Dire adieu, c’est dire que l’on ne se quitte pas. Que l’on reste présent par le « dedans ». Partir. C’est nécessaire. Parce qu’il ne faut pas s’attacher trop humainement. Ni aux œuvres, ni même aux personnes. « Solo Dios, basta ! », dirait sainte Thérèse d’Avila. Nous ne sommes pas faits pour nous installer ici-bas, puisque nous sommes citoyens du ciel. Or c’est toujours un risque : s’attacher  tellement que l’on devient propriétaire. Au contraire, il faut se détacher de tout. Devenir pauvre. Radicalement. « Heureux les pauvres de cœur, le royaume des Cieux est à eux ». Le dépouillement n’est-il pas le vrai chemin de la richesse ? C’est en tout cas celui que Jésus a choisi. Et c’est parce qu’Elle est radicalement vide d’Elle-même que Marie est pleine de grâce ! Apprendre à mourir. Rien de moins ! C’est quand on offre sa vie qu’on est vraiment vivant.

Au moment de dire adieu à Notre-Dame-du-Travail, c’est vraiment l’action de grâce qui domine dans mon cœur. J’ai tant reçu ici. Et je me sens tellement redevable ! Dire en quelques mots la Vision Pastorale de la paroisse (cf. p. 3), c’est dire cette action de grâce : offrande, eucharistie, communion familiale, style marial...
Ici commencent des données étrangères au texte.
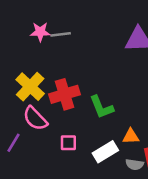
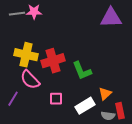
gray line: (61, 34) -> (17, 14), moved
yellow cross: (30, 87) -> (26, 55), turned -30
orange triangle: (131, 136) -> (105, 94), turned -40

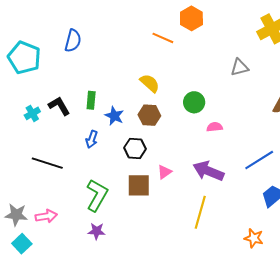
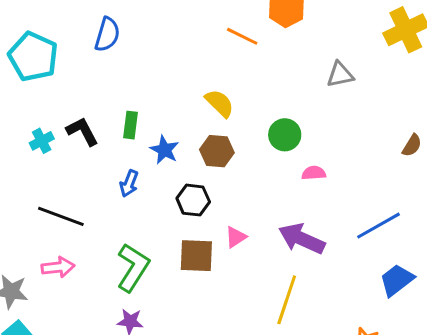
gray triangle: (239, 67) -> (340, 75), moved
pink arrow: (46, 216) -> (58, 267), moved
Beaucoup plus qu’un bilan, c’est un élan ! Oui, vraiment, la vie est devant ! La consécration de la paroisse au Cœur Immaculé de Marie, l’intronisation du Tableau de la Miséricorde Divine, l’adoration permanente, les Cellules Paroissiales d’Évangélisation, l’approfondissement de la spiritualité propre à Notre-Dame-du-Travail : voilà ce que Dieu nous a donné. Ce qu’il nous a confié !


C’est le trésor que j’emporte dans mon cœur. Je garde ce trésor comme un souvenir précieux. Non pas comme un souvenir qui va finir par jaunir, comme les vieilles photos au fond d’un tiroir... Mais comme un trésor que je voudrais garder dans mon cœur pour le méditer fidèlement, à l’école de Marie.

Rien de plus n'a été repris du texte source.